Ying Y.,Guangzhou First Municipal Peoples Hospital |
Chen J.-L.,Guangzhou First Municipal Peoples Hospital |
Chen J.-L.,Guangdong Key Laboratory of Clinical Molecular Medicine and Diagnostics |
Wang H.-P.,Guangzhou First Municipal Peoples Hospital |
And 4 more authors.
Chinese Journal of Cancer Prevention and Treatment | Year: 2013
OBJECTIVE: To evaluate the prevalence of nucleophosmin1 (NPM1) and FMS-like tyrosine kinase-3 (FLT3) gene internal tandem duplication (FLT3-ITD) mutations in patients with primary acute myeloid leukemia (AML) and to assess their clinical and prognostic significance. METHODS: Using high-resolution melting curve (HRM) and denaturing high performance liquid chromatography (DHPLC) technology NPM1 and FLT3-ITD mutations were detected in 103 patients with primary AML respectively. REULTS: NPM1 and FLT3-ITD mutations were found in 31 cases (30.1%) and 20 cases (19.4%) respectively in 103 patients with primary AML. Moreover, higher mutation percentage was found in AML patients with normal karyotype (47.6% and 26.2%, respectively).
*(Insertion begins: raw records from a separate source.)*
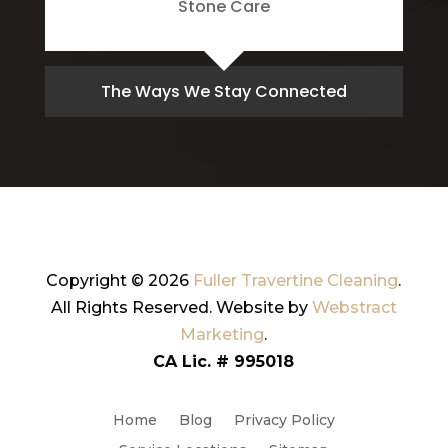
Stone Care
The Ways We Stay Connected
Copyright © 2026
Fuller Travertine Cleaning
.
All Rights Reserved.
Website by
Webstract
Marketing
.
CA Lic. # 995018
Home
Blog
Privacy Policy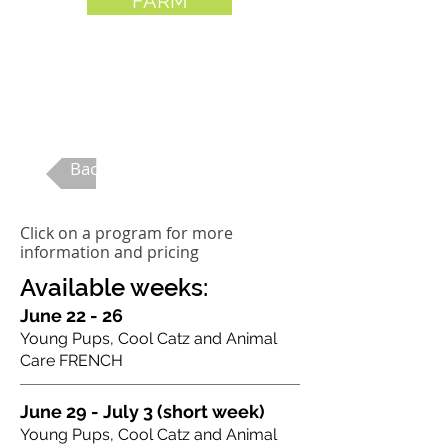
FARM
ages 5-12
Back to Summer Camp
Click on a program for more
information and pricing
Available weeks:
June 22 - 26
Young Pups, Cool Catz and Animal
Care FRENCH
June 29 - July 3 (short week)
Young Pups, Cool Catz and Animal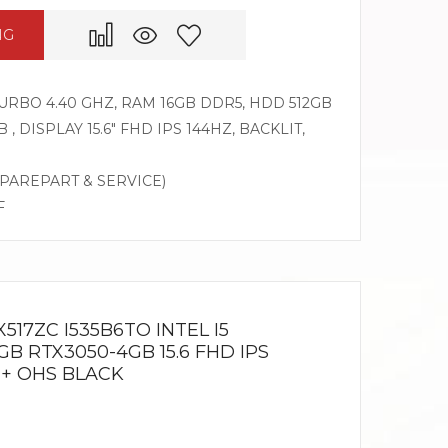
NG
 TURBO 4.40 GHZ, RAM 16GB DDR5, HDD 512GB
, DISPLAY 15.6″ FHD IPS 144HZ, BACKLIT,
SPAREPART & SERVICE)
F
517ZC I535B6TO INTEL I5
GB RTX3050-4GB 15.6 FHD IPS
 + OHS BLACK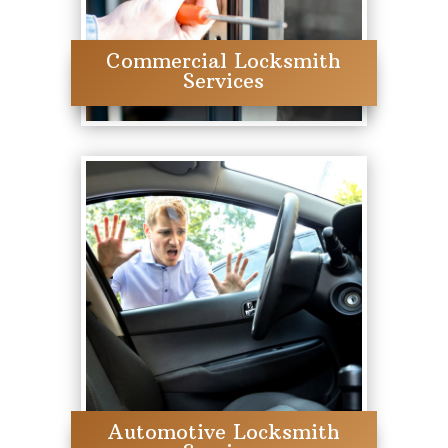
Commercial Locksmith
Services
Automotive Locksmith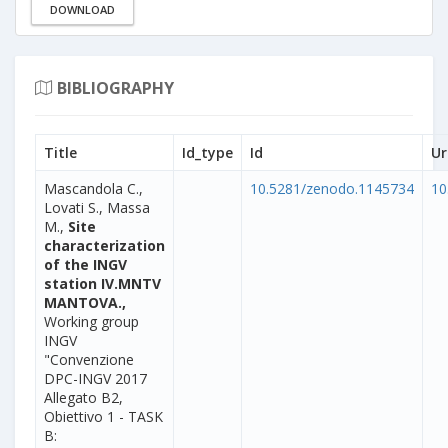
DOWNLOAD
BIBLIOGRAPHY
Title
Id_type
Id
Ur
Mascandola C.,
10.5281/zenodo.1145734
10
Lovati S., Massa
M.,
Site
characterization
of the INGV
station IV.MNTV
MANTOVA.,
Working group
INGV
"Convenzione
DPC-INGV 2017
Allegato B2,
Obiettivo 1 - TASK
B: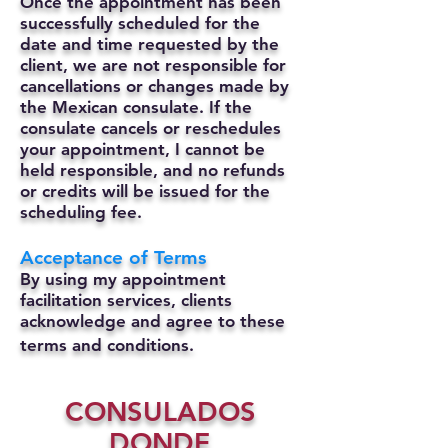
Once the appointment has been
successfully scheduled for the
date and time requested by the
client, we are not responsible for
cancellations or changes made by
the Mexican consulate.
If the
consulate cancels or reschedules
your appointment, I cannot be
held responsible, and no refunds
or credits will be issued for the
scheduling fee.
Acceptance of Terms
By using my appointment
facilitation services, clients
acknowledge and agree to these
terms and conditions.
CONSULADOS
DONDE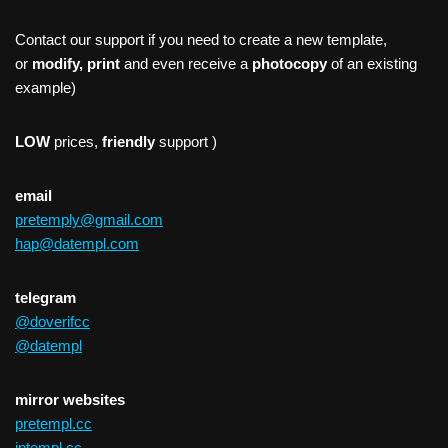
Contact our support if you need to create a new template,
or
modify, print
and even receive a
photocopy
of an existing
example)
LOW
prices,
friendly
support )
email
pretemply@gmail.com
hap@datempl.com
telegram
@doverifcc
@datempl
mirror websites
pretempl.cc
intempl.cc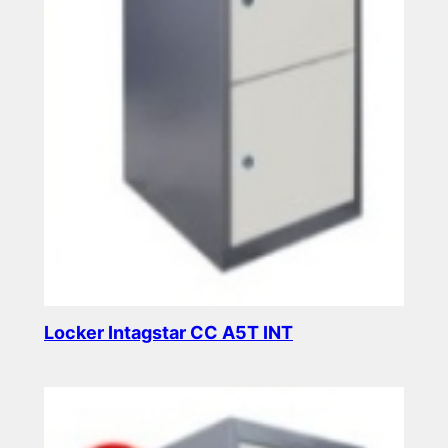
Locker Intagstar CC A5T INT
Read more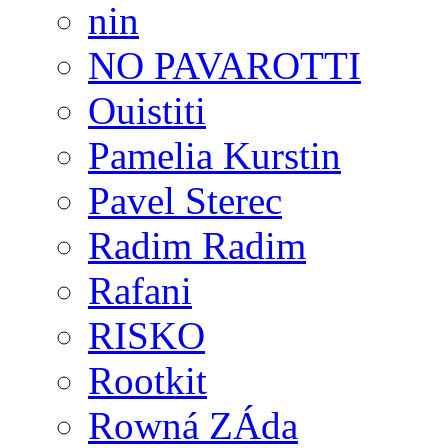
nin
NO PAVAROTTI
Ouistiti
Pamelia Kurstin
Pavel Sterec
Radim Radim
Rafani
RISKO
Rootkit
Rowná ZÁda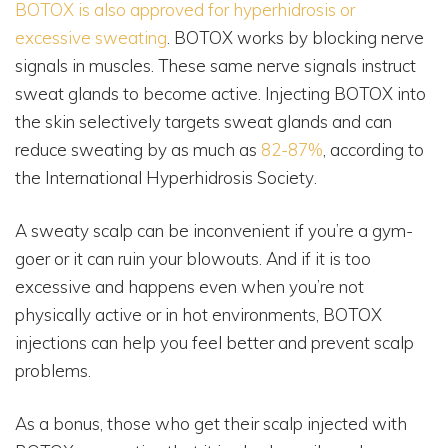
BOTOX is also approved for hyperhidrosis or
excessive sweating
. BOTOX works by blocking nerve
signals in muscles. These same nerve signals instruct
sweat glands to become active. Injecting BOTOX into
the skin selectively targets sweat glands and can
reduce sweating by as much as
82-87%
, according to
the International Hyperhidrosis Society.
A sweaty scalp can be inconvenient if you’re a gym-
goer or it can ruin your blowouts. And if it is too
excessive and happens even when you’re not
physically active or in hot environments, BOTOX
injections can help you feel better and prevent scalp
problems.
As a bonus, those who get their scalp injected with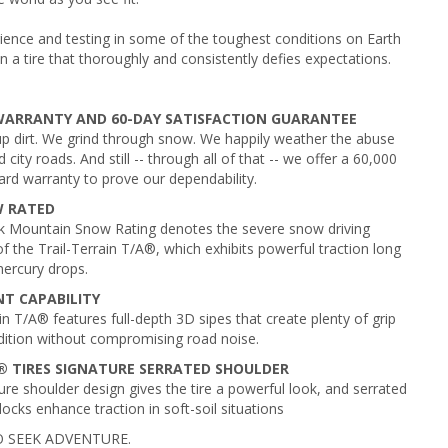
ience and testing in some of the toughest conditions on Earth
in a tire that thoroughly and consistently defies expectations.
 WARRANTY AND 60-DAY SATISFACTION GUARANTEE
 dirt. We grind through snow. We happily weather the abuse
 city roads. And still -- through all of that -- we offer a 60,000
ard warranty to prove our dependability.
W RATED
k Mountain Snow Rating denotes the severe snow driving
of the Trail-Terrain T/A®, which exhibits powerful traction long
mercury drops.
T CAPABILITY
in T/A® features full-depth 3D sipes that create plenty of grip
dition without compromising road noise.
 TIRES SIGNATURE SERRATED SHOULDER
ure shoulder design gives the tire a powerful look, and serrated
ocks enhance traction in soft-soil situations
 SEEK ADVENTURE.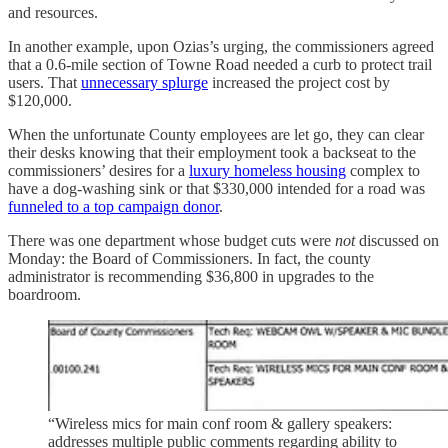
and resources.
In another example, upon Ozias’s urging, the commissioners agreed
that a 0.6-mile section of Towne Road needed a curb to protect trail
users. That
unnecessary splurge
increased the project cost by
$120,000.
When the unfortunate County employees are let go, they can clear
their desks knowing that their employment took a backseat to the
commissioners’ desires for a
luxury homeless housing
complex to
have a dog-washing sink or that $330,000 intended for a road was
funneled to a top campaign donor
.
There was one department whose budget cuts were
not
discussed on
Monday: the Board of Commissioners. In fact, the county
administrator is recommending $36,800 in upgrades to the
boardroom.
“Wireless mics for main conf room & gallery speakers:
addresses multiple public comments regarding ability to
FLT3-ITD mutation was significantly associated with higher peripheral white cell (t=2.21, P=0.037) and bone marrow blast cells counts (t=2.44, P=0.023). NPM1 mutation was also significantly associated with higher peripheral white cell count (t=2.24, P=0.034). In primary AML patients excluding APL, there was no difference in CR rate between NPM1 mutation and wild group, but higher CR rate of first induction chemical therapy was achieved in NPM1 mutation group (76.9% vs 35.0%, χ2=12.78, P=0.00035). Compared with wild group, the total CR rate and the CR rate after first induction chemical therapy was significantly lower in FLT3-ITD mutation group (58.8% vs 82.6%, χ2=4.48, P=0.034; 17.6% vs 55.1%, χ2=6. 23, P=0. 012). According to CR rate and RR within the first year, the NPM1+/FLT3-ITD-group showed a better prognosis (CR 85.0%, RR 17.6%), compared with the other groups. Adversely, the NPM1-/FLT3-ITD+ group was the poorest in prognosis (CR 54.5%, RR 50.0%). CONCLUSIONS: NPM1 and FLT3-ITD mutations are common in patients with primary AML and associated with prognosis. The detection of NPM1 and FLT3-ITD mutations will be beneficial for individual therapy and prognostic assessment in patients with AML.